DR SHANTHI S (POST GRADUATE),DR RUBA VIKNESH (SENIOR RESIDENT),DR LATHA N (PROFESSOR) ,DR YACHENDRA (PROFESSOR),DR.J. BHUVANESWARRI
DOI: https://doi.org/Background: Achondroplasia presents unique anesthetic challenges in parturients due to difficult airway management, spinal deformities, and respiratory complications, necessitating careful planning for elective LSCS.[1][3].

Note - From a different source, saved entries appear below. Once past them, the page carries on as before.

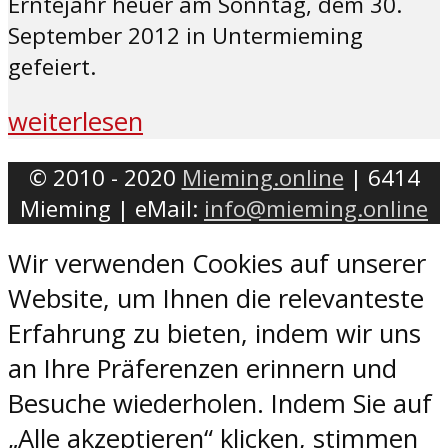
Erntejahr heuer am Sonntag, dem 30.
September 2012 in Untermieming
gefeiert.
weiterlesen
© 2010 - 2020
Mieming.online
| 6414
Mieming | eMail:
info@mieming.online
Wir verwenden Cookies auf unserer
Website, um Ihnen die relevanteste
Erfahrung zu bieten, indem wir uns
an Ihre Präferenzen erinnern und
Besuche wiederholen. Indem Sie auf
„Alle akzeptieren“ klicken, stimmen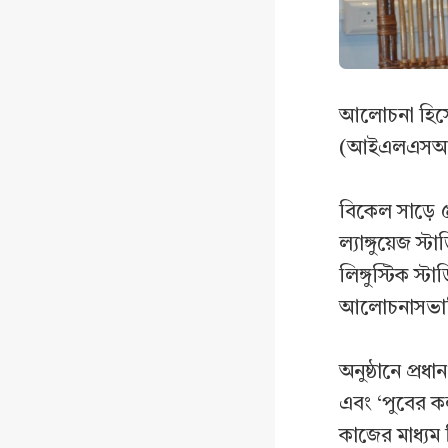
আলোচনা হিসেবে
(আইএলএসআর) অ
বিকেল সাড়ে 
ল্যাঙ্গুয়েজ স
লিঙ্গুস্টিক স্
আলোচনাসভাটি
অনুষ্ঠানে প্র
এবং ‘পুবের ক
কাজের মাধ্যম হ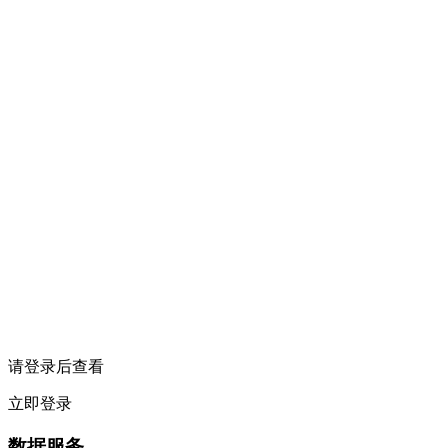
请登录后查看
立即登录
数据服务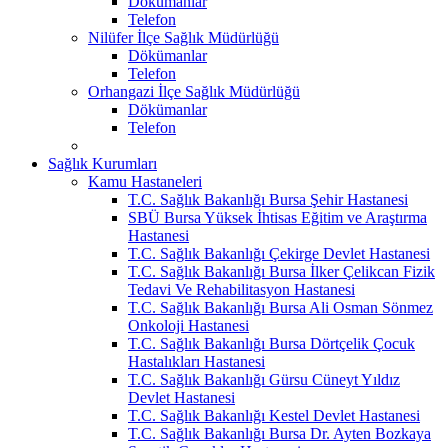
Dökümanlar
Telefon
Nilüfer İlçe Sağlık Müdürlüğü
Dökümanlar
Telefon
Orhangazi İlçe Sağlık Müdürlüğü
Dökümanlar
Telefon
Sağlık Kurumları
Kamu Hastaneleri
T.C. Sağlık Bakanlığı Bursa Şehir Hastanesi
SBÜ Bursa Yüksek İhtisas Eğitim ve Araştırma
Hastanesi
T.C. Sağlık Bakanlığı Çekirge Devlet Hastanesi
T.C. Sağlık Bakanlığı Bursa İlker Çelikcan Fizik
Tedavi Ve Rehabilitasyon Hastanesi
T.C. Sağlık Bakanlığı Bursa Ali Osman Sönmez
Onkoloji Hastanesi
T.C. Sağlık Bakanlığı Bursa Dörtçelik Çocuk
Hastalıkları Hastanesi
T.C. Sağlık Bakanlığı Gürsu Cüneyt Yıldız
Devlet Hastanesi
T.C. Sağlık Bakanlığı Kestel Devlet Hastanesi
T.C. Sağlık Bakanlığı Bursa Dr. Ayten Bozkaya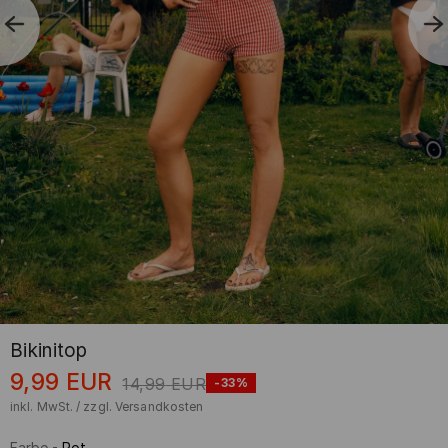
Bikinitop
9,99
EUR
14,99
EUR
-33%
inkl. MwSt. / zzgl.
Versandkosten
Farbe
-
Rot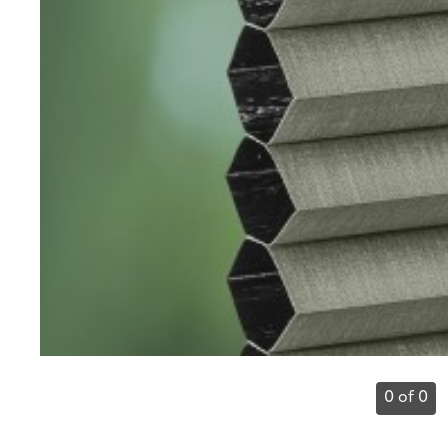
0 of 0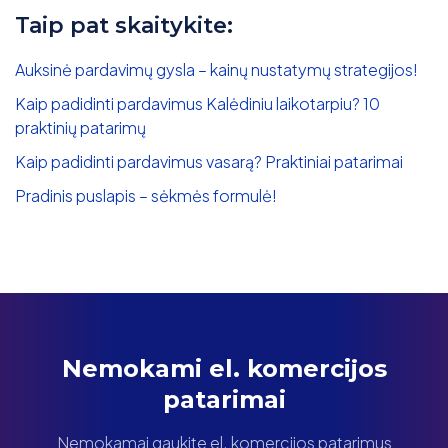
Taip pat skaitykite:
Auksinė pardavimų gysla – kainų nustatymų strategijos!
Kaip padidinti pardavimus Kalėdiniu laikotarpiu? 10
praktinių patarimų
Kaip padidinti pardavimus vasarą? Praktiniai patarimai
Pradinis puslapis – sėkmės formulė!
Nemokami el. komercijos
patarimai
Nemokamai gaukite el. komercijos patarimus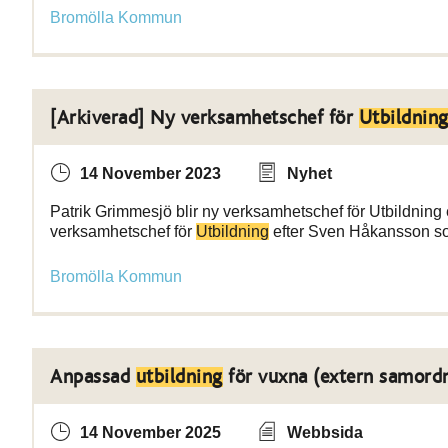
Bromölla Kommun
[Arkiverad] Ny verksamhetschef för
Utbildnin
14 November 2023
Nyhet
Patrik Grimmesjö blir ny verksamhetschef för Utbildning
verksamhetschef för
Utbildning
efter Sven Håkansson so
Bromölla Kommun
Anpassad
utbildning
för vuxna (extern samord
14 November 2025
Webbsida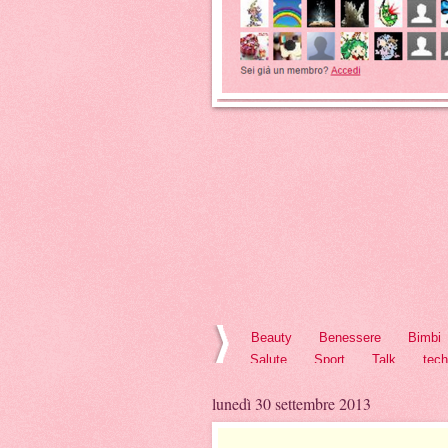
Beauty
Benessere
Bimbi
Salute
Sport
Talk
tec
lunedì 30 settembre 2013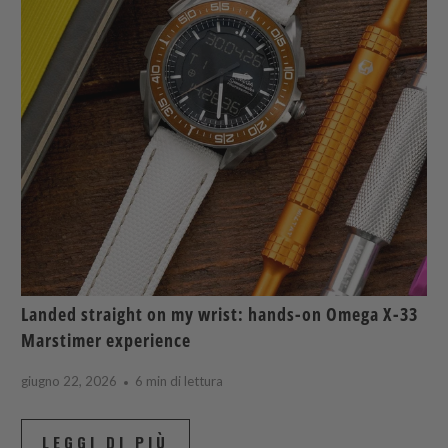
Landed straight on my wrist: hands-on Omega X-33
Marstimer experience
giugno 22, 2026
6 min di lettura
LEGGI DI PIÙ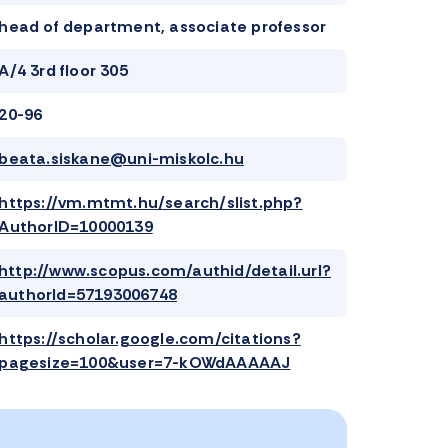
head of department, associate professor
A/4 3rd floor 305
20-96
beata.siskane@uni-miskolc.hu
https://vm.mtmt.hu/search/slist.php?
AuthorID=10000139
http://www.scopus.com/authid/detail.url?
authorId=57193006748
https://scholar.google.com/citations?
pagesize=100&user=7-kOWdAAAAAJ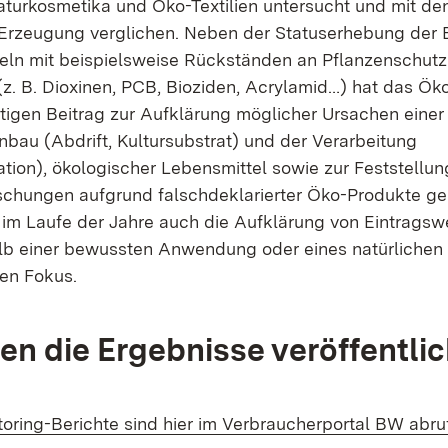
aturkosmetika und Öko-Textilien untersucht und mit de
 Erzeugung verglichen. Neben der Statuserhebung der 
ln mit beispielsweise Rückständen an Pflanzenschutz
z. B. Dioxinen, PCB, Bioziden, Acrylamid…) hat das Ök
tigen Beitrag zur Aufklärung möglicher Ursachen einer
nbau (Abdrift, Kultursubstrat) und der Verarbeitung
tion), ökologischer Lebensmittel sowie zur Feststellun
chungen aufgrund falschdeklarierter Öko-Produkte gel
 im Laufe der Jahre auch die Aufklärung von Eintrags
lb einer bewussten Anwendung oder eines natürliche
en Fokus.
n die Ergebnisse veröffentlic
oring-Berichte sind hier im Verbraucherportal BW abru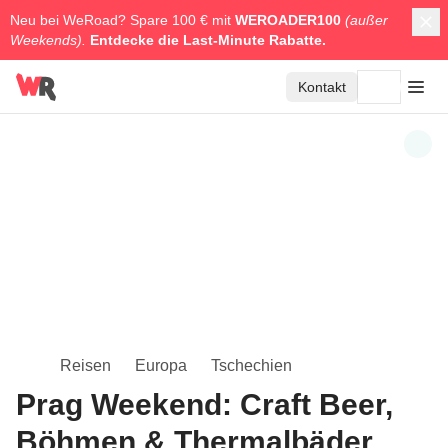
Neu bei WeRoad? Spare 100 € mit
WEROADER100
(außer
Weekends).
Entdecke die
Last-Minute Rabatte.
Kontakt
Reisen
Europa
Tschechien
Prag Weekend: Craft Beer,
Böhmen & Thermalbäder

Case Presentation: A 27-year-old primigravida with achondroplasia underwent elective LSCS at 38 weeks. Preoperative assessment identified a difficult airway and challenging neuraxial access.[4] Ultrasound-guided spinal marking was used to optimize needle placement, resulting in successful spinal anesthesia with 0.5% hyperbaric bupivacaine and fentanyl.[5]Intraoperative hypotension was managed with IV phenylephrine, and the recovery was uneventful with multimodal pain management.[2]
Discussion: Ultrasound-guided spinal anesthesia improves success rates in achondroplastic parturients by reducing the risk of failed blocks.[17] Proactive management of airway, hemodynamics, and respiratory function ensures safe outcomes.[14]
Conclusion: This case highlights the effectiveness of ultrasound-guided spinal anesthesia and the importance of individualized planning and multidisciplinary collaboration to achieve favorable maternal and fetal outcomes.[18][15]